The sandbox injects a specific API: $input, $json, and $('node_name') methods. Your code has no access to the TrueNAS filesystem, can’t make external HTTP requests (unless NODE_FUNCTION_ALLOW_EXTERNAL is set), and can’t read environment variables. The output must strictly follow the [{ json: { ... } }] structure — if you return anything else, the pipeline breaks.
The database angle matters for performance. n8n persists execution state in PostgreSQL. If you let an unfiltered 50 MB log file pass through every node, that’s stored on every run. At a 5-minute interval, that’s over 14 GB of database writes per day, which will eventually stall ZFS I/O. The --tail limit and the empty array early-exit keep the stored payloads small.

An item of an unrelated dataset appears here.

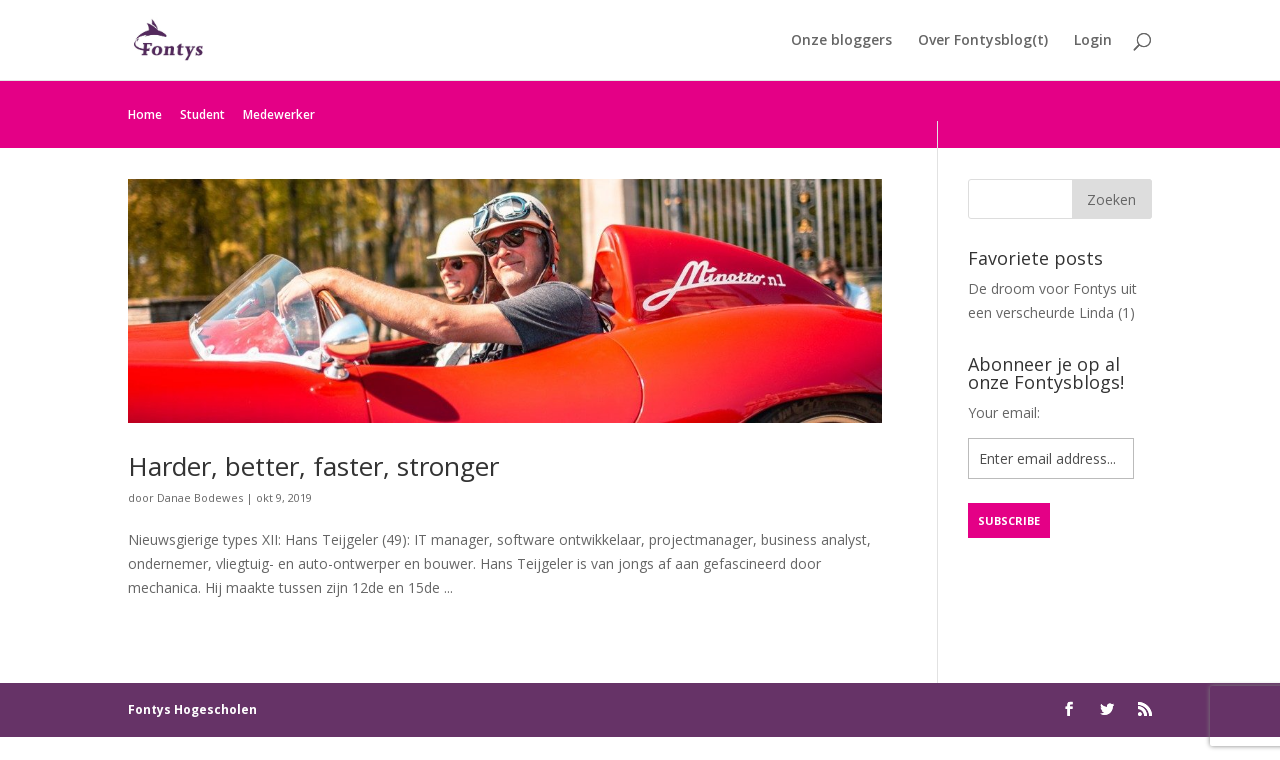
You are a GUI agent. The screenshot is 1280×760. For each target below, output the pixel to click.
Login (1093, 41)
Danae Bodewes (200, 497)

Three Things That Will Break This in Production
Least-privilege SSH credentials. The n8n workflow SSH-es into TrueNAS and runs Docker commands. If someone compromises your Tailscale network and reaches the n8n UI, they can execute arbitrary host commands through that SSH credential. Never use root or your primary admin account. Create a dedicated n8n-monitor user, add them to the docker group, and nothing else. If those credentials are abused, the blast radius is limited to Docker socket interactions.
Concurrency limits on the Node.js thread. Standard n8n runs on a single Node.js event loop. If you scale to 20 workflows all firing SSH commands and running JavaScript parsers simultaneously, event loop lag accumulates and other webhooks start missing their windows. Once you’re beyond a dozen active workflows, switch to Queue Mode: deploy Redis and dedicated n8n worker containers to distribute execution.
The broken monitoring script problem. What if the ollama-volume-1 container crashes entirely, or the SSH handshake drops a packet? The SSH node throws an error, and execution halts before reaching Discord. You get silence — which looks identical to “everything is fine.” Attach an Error Trigger Node to a separate workflow that fires a “Pipeline Offline” alert whenever any node execution fails. Without this, your monitoring system can break silently and you’ll never know.